## Data shown
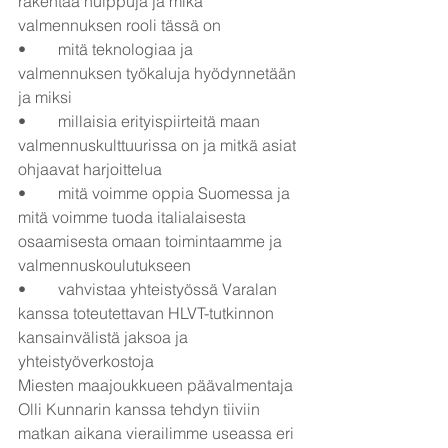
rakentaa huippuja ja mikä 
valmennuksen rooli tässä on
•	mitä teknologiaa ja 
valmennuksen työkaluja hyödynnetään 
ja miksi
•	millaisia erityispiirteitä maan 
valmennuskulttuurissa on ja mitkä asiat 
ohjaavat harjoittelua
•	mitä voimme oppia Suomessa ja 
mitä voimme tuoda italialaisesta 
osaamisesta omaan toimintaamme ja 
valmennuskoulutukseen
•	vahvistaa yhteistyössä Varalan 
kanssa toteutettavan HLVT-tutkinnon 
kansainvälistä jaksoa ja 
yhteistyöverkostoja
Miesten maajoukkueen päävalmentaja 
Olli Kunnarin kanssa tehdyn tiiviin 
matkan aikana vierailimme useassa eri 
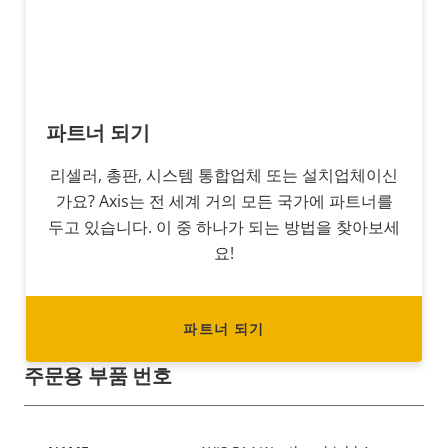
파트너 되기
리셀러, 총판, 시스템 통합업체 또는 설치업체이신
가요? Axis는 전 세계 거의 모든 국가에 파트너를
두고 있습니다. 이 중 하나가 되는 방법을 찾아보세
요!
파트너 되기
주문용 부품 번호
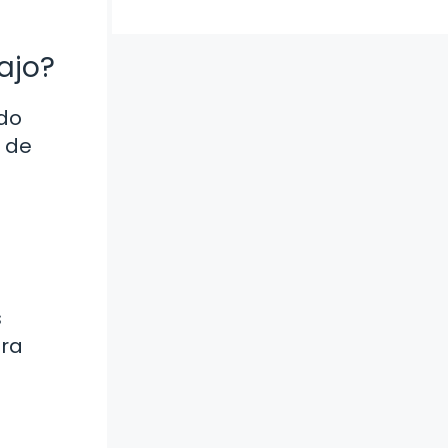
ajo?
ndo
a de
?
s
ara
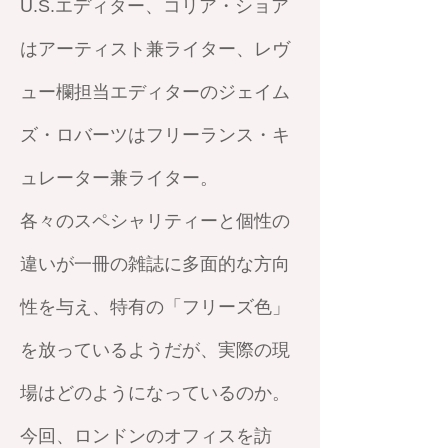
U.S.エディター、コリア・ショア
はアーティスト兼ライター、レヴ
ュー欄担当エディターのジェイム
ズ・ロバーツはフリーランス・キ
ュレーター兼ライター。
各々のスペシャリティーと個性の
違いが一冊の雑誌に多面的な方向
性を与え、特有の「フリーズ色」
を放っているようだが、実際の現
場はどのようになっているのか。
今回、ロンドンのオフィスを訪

* * *

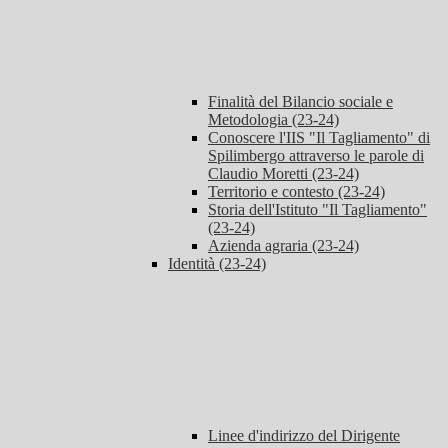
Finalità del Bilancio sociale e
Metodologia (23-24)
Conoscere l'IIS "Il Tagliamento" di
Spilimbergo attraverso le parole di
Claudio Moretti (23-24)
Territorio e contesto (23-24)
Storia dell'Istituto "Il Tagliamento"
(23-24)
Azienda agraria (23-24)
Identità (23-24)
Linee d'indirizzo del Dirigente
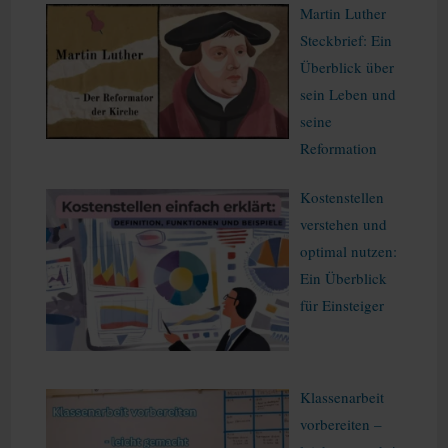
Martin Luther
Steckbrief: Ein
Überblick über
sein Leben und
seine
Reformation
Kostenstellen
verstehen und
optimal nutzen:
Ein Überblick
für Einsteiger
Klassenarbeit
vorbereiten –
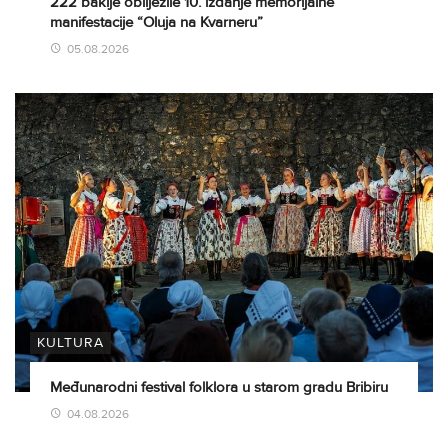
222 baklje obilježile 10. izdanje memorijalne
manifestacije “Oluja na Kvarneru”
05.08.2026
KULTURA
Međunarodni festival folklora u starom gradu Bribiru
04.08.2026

## The problem
Give back exactly the lines of the listing above that run from the line with "U.S.エディター、コリア・ショア" to the line with "今回、ロンドンのオフィスを訪", inclusive.

## Task answer
U.S.エディター、コリア・ショア
はアーティスト兼ライター、レヴ
ュー欄担当エディターのジェイム
ズ・ロバーツはフリーランス・キ
ュレーター兼ライター。
各々のスペシャリティーと個性の
違いが一冊の雑誌に多面的な方向
性を与え、特有の「フリーズ色」
を放っているようだが、実際の現
場はどのようになっているのか。
今回、ロンドンのオフィスを訪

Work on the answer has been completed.